C’est la grande question de la violence dans les religions qui se pose ici. Le prince Arjuna, qui est engagé dans le gouvernement du monde, doit-il se battre contre les hommes qui profitent du pouvoir pour accomplir toute sorte d’injustice afin d’assouvir leur soif personnelle de pouvoir, de richesse, de plaisirs en opprimant et persécutant les autres? Est-il un devoir de prendre les armes face à l’oppresseur? La réponse de Kṛṣṇa est oui parce qu’il s’agit de son statut et son devoir personnel en tant que responsable de l’ordre et de la justice terrestre. Il ne faut pas qu’il fasse cela pour intérêt personnel mais qu’il soit prêt à risquer sa vie sans regarder les fruits qu’il pourrait retirer de cette action. S’il n’était pas un prince, alors son chemin serait peut-être tout autre, celui de rechercher la sagesse et d’instruire les autres afin de former le sens de la justice dans les esprits, de les élever vers la recherche de la vérité, du sens et du but véritable de leur vie, de leur vrai bonheur. Ou bien s’il était né dans une autre condition, il aurait pu tout quitter et devenir un yogin, un samnyasi, un renonçant qui offre l’exemple d’une vie entièrement consacrée à l’essentiel: être uni et chercher à s’unir au principe premier source de toute existence et, en lui, comprendre et regarder le monde et ses créatures avec un regard qui ressemble au sien. Se diriger vers l’essentiel, se détourner de tout ce qui nous distrait, nous conduit ailleurs. Maîtriser ainsi son corps et ses passions par l’exercice de l’ascèse corporelle, pour que le mouvement même de notre pensée trouve sa paix en son repos en celui qui transcende la pensée et toute idée que nous pouvons nous faire de lui. (link Ramaṇa Mahaṛṣi à venir).

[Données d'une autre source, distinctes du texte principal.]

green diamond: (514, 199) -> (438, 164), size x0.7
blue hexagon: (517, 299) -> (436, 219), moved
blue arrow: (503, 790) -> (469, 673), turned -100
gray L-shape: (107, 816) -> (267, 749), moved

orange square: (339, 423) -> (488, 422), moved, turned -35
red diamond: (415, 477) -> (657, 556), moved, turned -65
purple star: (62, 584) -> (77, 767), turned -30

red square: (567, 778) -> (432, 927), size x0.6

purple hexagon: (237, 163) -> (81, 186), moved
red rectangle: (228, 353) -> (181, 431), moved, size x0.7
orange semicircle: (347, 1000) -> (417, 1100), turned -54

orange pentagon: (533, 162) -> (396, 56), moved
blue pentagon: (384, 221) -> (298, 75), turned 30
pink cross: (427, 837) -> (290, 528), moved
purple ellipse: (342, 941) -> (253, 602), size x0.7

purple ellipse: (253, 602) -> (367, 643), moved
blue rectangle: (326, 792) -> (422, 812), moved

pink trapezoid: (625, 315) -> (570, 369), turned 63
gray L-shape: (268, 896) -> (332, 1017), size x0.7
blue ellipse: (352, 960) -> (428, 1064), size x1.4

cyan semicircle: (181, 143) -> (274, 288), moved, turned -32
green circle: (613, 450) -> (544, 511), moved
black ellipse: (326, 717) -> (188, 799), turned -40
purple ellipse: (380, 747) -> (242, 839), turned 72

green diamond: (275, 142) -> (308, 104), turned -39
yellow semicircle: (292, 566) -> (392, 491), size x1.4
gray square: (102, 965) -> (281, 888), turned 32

Il faut donc se battre contre le mal, l’injustice. Voici la grande question d’Arjuna. Ce combat peut se dérouler de plusieurs façons, selon que le champs de bataille qui est celui auquel quelqu’un appartient d’après sa naissance, son origine (dharmakshetra), soit celui de l’équilibre intérieur, de l’âtman, du corps ou du monde. C’est pour cela qu’il y a plusieurs types de yoga, qui sont mentionnés dans ce texte en tant que chemins qui conduisent à l’état d’unification. Ces chemins s’entrecroisent:
- karma yoga (ch.3, 3) le chemin de l’action. Mais pour poser un acte qui soit juste il faut la connaissance (jñāna).
- jñāna yoga (ch.3, 3) le chemin de la connaissance. Pour parler d’une vraie connaissance, il faut l’expérience, il faut avoir connu l’éveil (buddhi), avoir ouvert les yeux sur la réalité, la vérité de notre existence.

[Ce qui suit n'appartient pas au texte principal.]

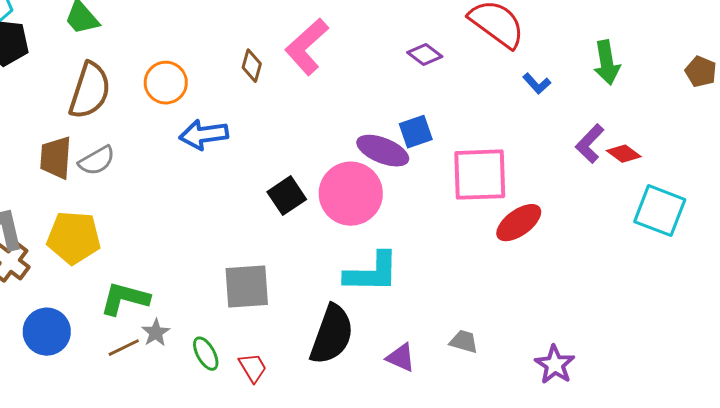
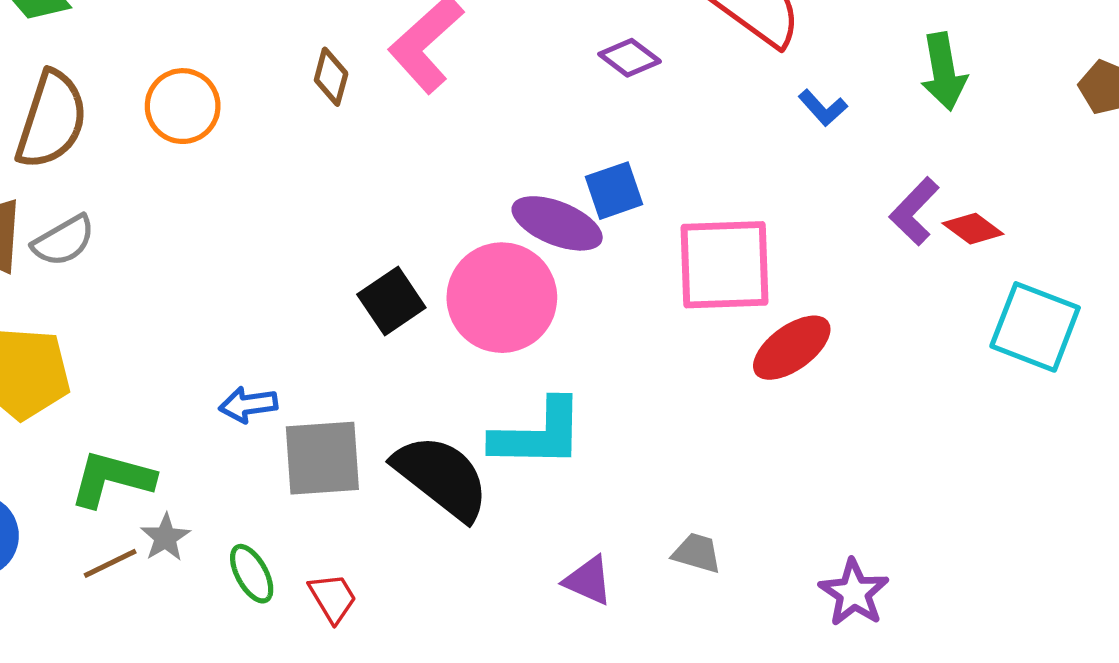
blue arrow: (204, 135) -> (248, 405), moved, size x0.7
black semicircle: (332, 335) -> (441, 477), moved, turned -72

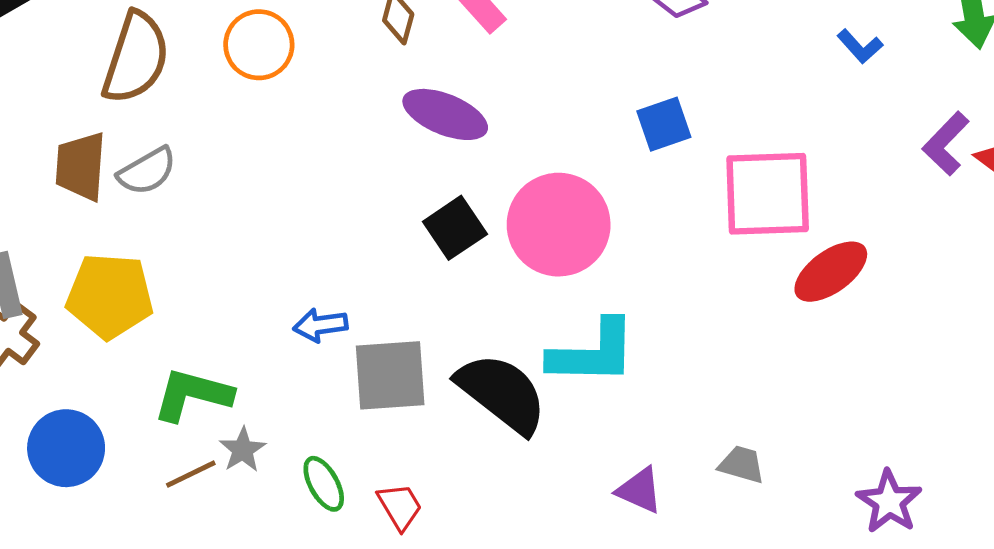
purple ellipse: (557, 223) -> (445, 114), moved

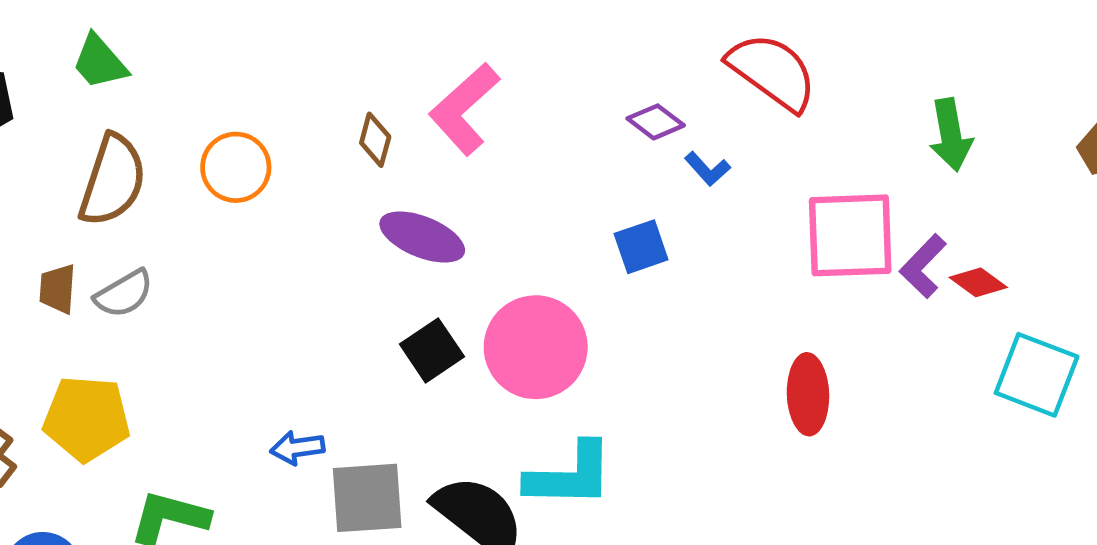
blue L-shape: (860, 46) -> (707, 169), moved
brown trapezoid: (81, 166) -> (57, 289), size x0.7
pink square: (768, 194) -> (850, 235), moved
red ellipse: (831, 272) -> (808, 394), turned -56

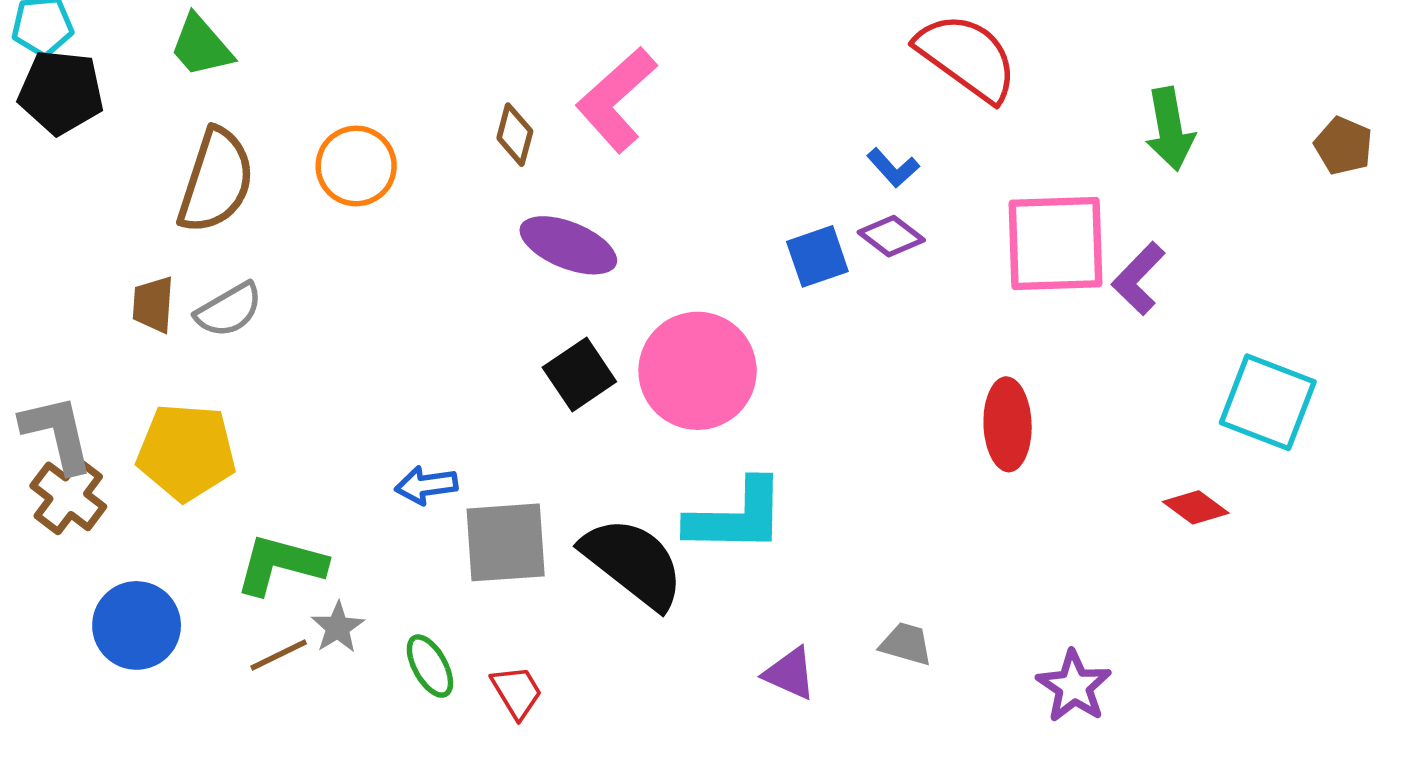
purple diamond: (656, 122) -> (891, 236), moved
red diamond: (978, 282) -> (1196, 507), moved

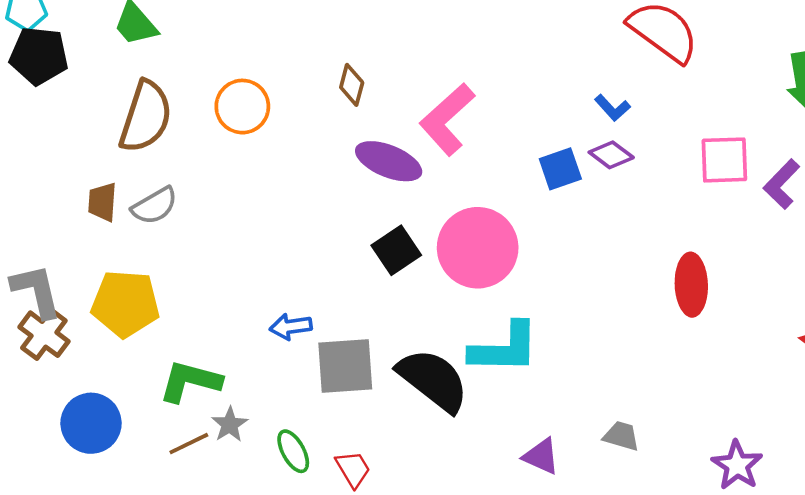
pink L-shape: (616, 100) -> (447, 119), moved
pink square: (1056, 243) -> (724, 160), size x0.7

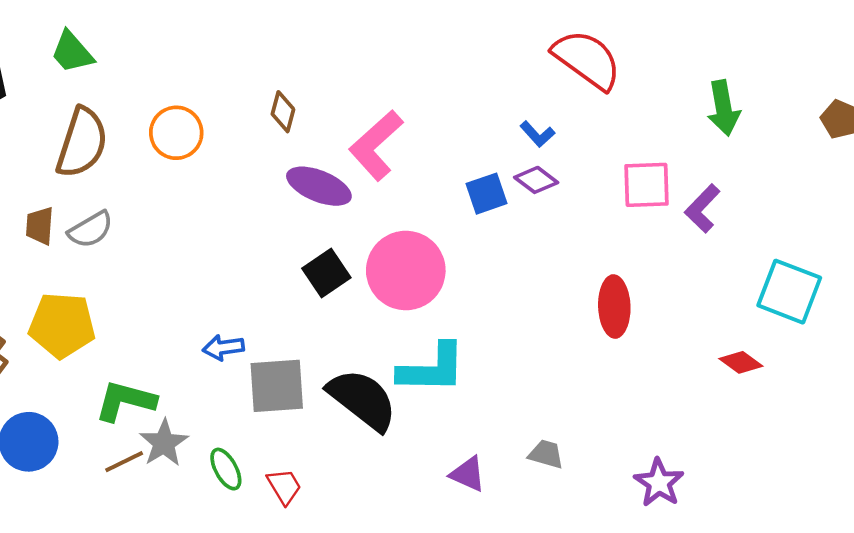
gray star: (230, 424) -> (164, 443), size x1.4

- bhakti yoga (ch.14, 26) lorsque l’attention et le service sont tournés vers la finalité ou l’origine de ce qui existe. Dans certains chapitres de la Bhagavad Gītā la dévotion vers Kṛṣṇa lui-même, permet d’y avoir part. C’est le sens de la racine bhaj d’où dérive le mot bhakti qu’on rencontre souvent dans la Gītā.
Pour que tout cela soit possible il faudra parfois aussi se retirer de tout ce qui nous distrait, nous perturbe, nous agite. Ce sera le chemin du samnyasin, du renonçant, qui tendra à l’unification de ses forces par l’ascèse (tapas), autant sur le plan physique que mental par la concentration. Il tendra à se retirer du monde, des sens.

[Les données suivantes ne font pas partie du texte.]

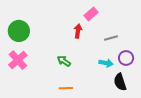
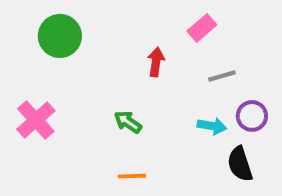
pink rectangle: (91, 14) -> (202, 28), moved
green circle: (19, 31) -> (60, 36), moved

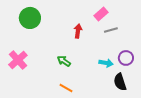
gray line: (222, 76) -> (111, 30), moved
orange line: (132, 176) -> (66, 88), turned 32

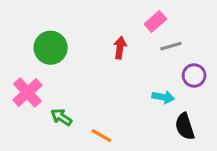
green circle: (30, 18) -> (51, 48), moved
purple circle: (126, 58) -> (194, 75), moved
green arrow: (64, 61) -> (61, 117), moved

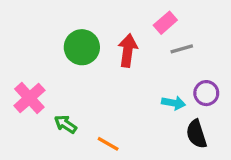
green circle: (51, 48) -> (82, 47), moved
red arrow: (120, 48) -> (128, 51), size x1.4
purple circle: (194, 75) -> (206, 93), moved

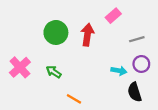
gray line: (182, 49) -> (137, 39), moved
green arrow: (65, 124) -> (54, 72), moved

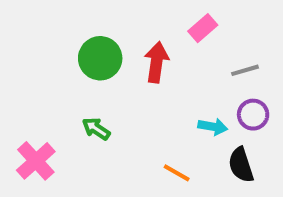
pink cross: (20, 67) -> (36, 161), moved
orange line: (74, 99) -> (177, 173), moved

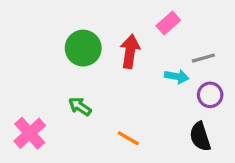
cyan arrow: (213, 127) -> (177, 76), moved
orange line: (177, 173) -> (128, 138), moved

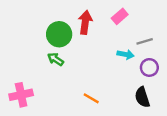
red arrow: (130, 51) -> (85, 22), moved
green arrow: (80, 107) -> (56, 59), moved
pink cross: (30, 133) -> (21, 95), turned 30

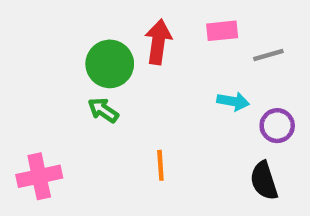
pink rectangle: (120, 16) -> (222, 31), turned 35
gray line: (145, 41) -> (268, 55), moved
orange line: (91, 98) -> (160, 165), moved, turned 56

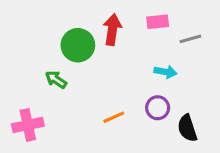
green arrow: (103, 110) -> (56, 80), moved
purple circle: (277, 126) -> (158, 108), moved
orange line: (160, 165) -> (114, 117), turned 70

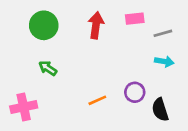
green circle: (78, 45) -> (44, 25), moved
cyan arrow: (165, 72) -> (164, 61), moved

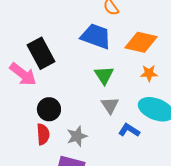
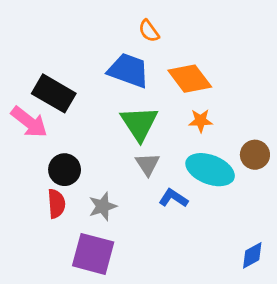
orange diamond: (141, 42) -> (190, 79), turned 40
black rectangle: (41, 53) -> (54, 93), turned -32
green triangle: (104, 75) -> (139, 123), size x1.4

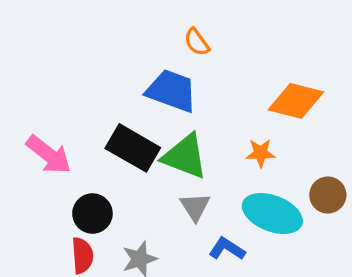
orange diamond: (190, 79) -> (296, 101), moved, turned -39
black rectangle: (54, 93) -> (133, 148), moved
green triangle: (139, 123) -> (185, 156), turned -36

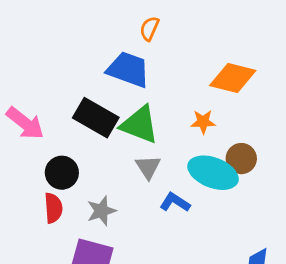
orange semicircle: (197, 42) -> (149, 29), turned 60
brown circle: (328, 195) -> (241, 159), moved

Ces chemins mènent vers un but unique, dirigent vers l’essentiel, ils donnent le sens, la direction. Ils orientent, afin que la volonté ne soit pas tiraillée en tous les sens, qu’elle soit unifiée (yukta) en elle même. Que les mouvements du corps soient aussi unifiés, qu’il tendent vers le même but, qu’il y ait une cohérence. Ainsi l’unification (yoga) qui s’accomplit dans l’être humain, sera aussi l’unification avec le principe premier ou brahman.
Pour ce faire, pour s’engager dans la voie de l’action (karma-yoga) il faut néanmoins une connaissance préalable sur la réalité ou vérité de ce monde et voici la révélation que Kṛṣṇa offre à Arjuna:
Jñâna, la connaissance ou sāṁkhya la compréhension du monde
2, 12-13
न त्वेवाहं जातु नासं न त्वं नेमे जनाधिपाः ।
न चैव न भविष्यामः सर्वे वयमतः परम् ॥
Ainsi, vraiment, moi jamais je n’étais pas, ni toi, ni cette foule de princes
ni non plus nous ne serons pas, nous tous à partir de maintenant.देहिनोऽस्मिन्यथा देहे कौमारं यौवनं जरा ।
तथा देहान्तरप्राप्तिर्धीरस्तत्र न मुह्यति
comme l’enfance, la jeunesse et l’âge de ce qui possède un corps (se suivent)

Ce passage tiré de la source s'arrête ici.